There is a common argument given by Postmillenials that they believe Christ is Lord of all things but other eschatologies are somehow rejecting this. What I want to show here is that this is a case of category confusion. Everyone believes that Christ is Lord over all things. He is given all authority in heaven and earth. He has inherited all things.
This really is not the difference between the eschatologies. The difference is what one thinks Christ claims before He returns versus what He claims afterward. In other words, all things belong to Him, but not all things are subject to Him by His choice. And that statement, btw, is believed by all, including Postmillenials, since Christ did not choose to immediately take hold of His inheritance by removing all of the wicked from the earth, resurrected all believers and destroying the last enemy, i.e., death, transforming the world into its everlasting state, etc. In other words, Christ has chosen to take hold of His inheritance first through the spiritual transformation of God's elect and sometime after He begins this process in the first century AD, He will take hold of the physical aspects of the kingdom.

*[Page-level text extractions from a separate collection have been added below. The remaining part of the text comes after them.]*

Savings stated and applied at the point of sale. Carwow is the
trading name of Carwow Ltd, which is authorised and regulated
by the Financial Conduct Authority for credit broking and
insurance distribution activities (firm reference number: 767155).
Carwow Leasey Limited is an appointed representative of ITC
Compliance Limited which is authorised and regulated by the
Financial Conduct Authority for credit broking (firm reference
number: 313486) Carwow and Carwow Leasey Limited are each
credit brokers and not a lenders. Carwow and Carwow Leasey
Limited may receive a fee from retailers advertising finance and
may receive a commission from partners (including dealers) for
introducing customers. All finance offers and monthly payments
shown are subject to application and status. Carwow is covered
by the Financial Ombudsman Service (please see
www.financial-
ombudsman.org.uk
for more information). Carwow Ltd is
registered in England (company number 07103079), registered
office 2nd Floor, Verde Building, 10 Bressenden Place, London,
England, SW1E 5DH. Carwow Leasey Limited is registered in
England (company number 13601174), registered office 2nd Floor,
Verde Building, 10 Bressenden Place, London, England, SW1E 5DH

The difference between the eschatologies is when He does this, i.e., before or after He returns.
Until then, whether one believes that He will take hold of everything in the future before He comes, or one believes that He will take hold of everything in the future when He comes, everyone believes He takes hold of the physical in the future.

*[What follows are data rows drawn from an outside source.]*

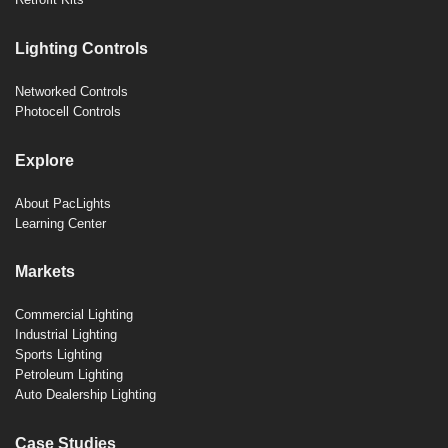
Lighting Controls
Networked Controls
Photocell Controls
Explore
About PacLights
Learning Center
Markets
Commercial Lighting
Industrial Lighting
Sports Lighting
Petroleum Lighting
Auto Dealership Lighting
Case Studies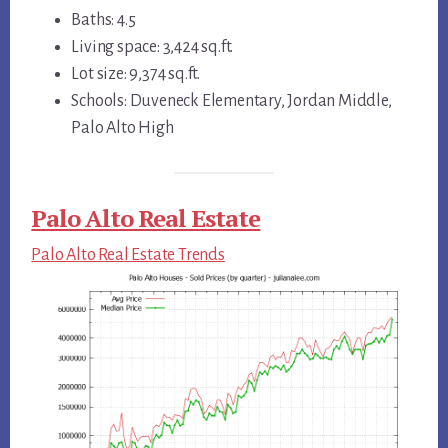
Baths: 4.5
Living space: 3,424 sq.ft.
Lot size: 9,374 sq.ft.
Schools: Duveneck Elementary, Jordan Middle,
Palo Alto High
Palo Alto Real Estate
Palo Alto Real Estate Trends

Now, one can say that He was doing it right away, since Christ takes hold of it through a necessary invisible process that begins at the cross and the work of Christ from the first century on will one day manifest itself in the political and natural takeover of the world, but all must agree that what it looks like, at least for now, is that Christ is successful in taking hold of the spiritual kingdom through the gospel, but has decided not to manifest the fruit of all of that physically for the past 2000 years.
If that is the case, then how exactly does proclaiming that Christ is Lord of all things have anything to do with the idea that all is being subjected to Christ right now? These seem to be two very different claims. Christ as Lord of all things in Scripture seems to mean that He sits on the throne, subjecting what He desires to subject to Himself in the "already" and saving other things to subject to Himself in the "not-yet." How is this different than any other eschatology?
At least one thing meant by "Christ is Lord over everything" is that God has something to say about every area of life. God has given direction about every sphere, mountain, or whatever your analogy is. "Christ is Lord over all things" at least means that the scriptures, in some way, should be our guide to what each area of culture should look like. HOW God's word applies is then the next discussion; but many Christians believe God has nothing to say into politics, education, art, or whatever...
ReplyDeleteSure, but that isn't distinctive of Postmill. One can hold to all of that within a variety of eschatologies. Much of how we define what that looks like, however, has more to do with one's view of whether there is one or two kingdoms, one's view of theonomy, etc.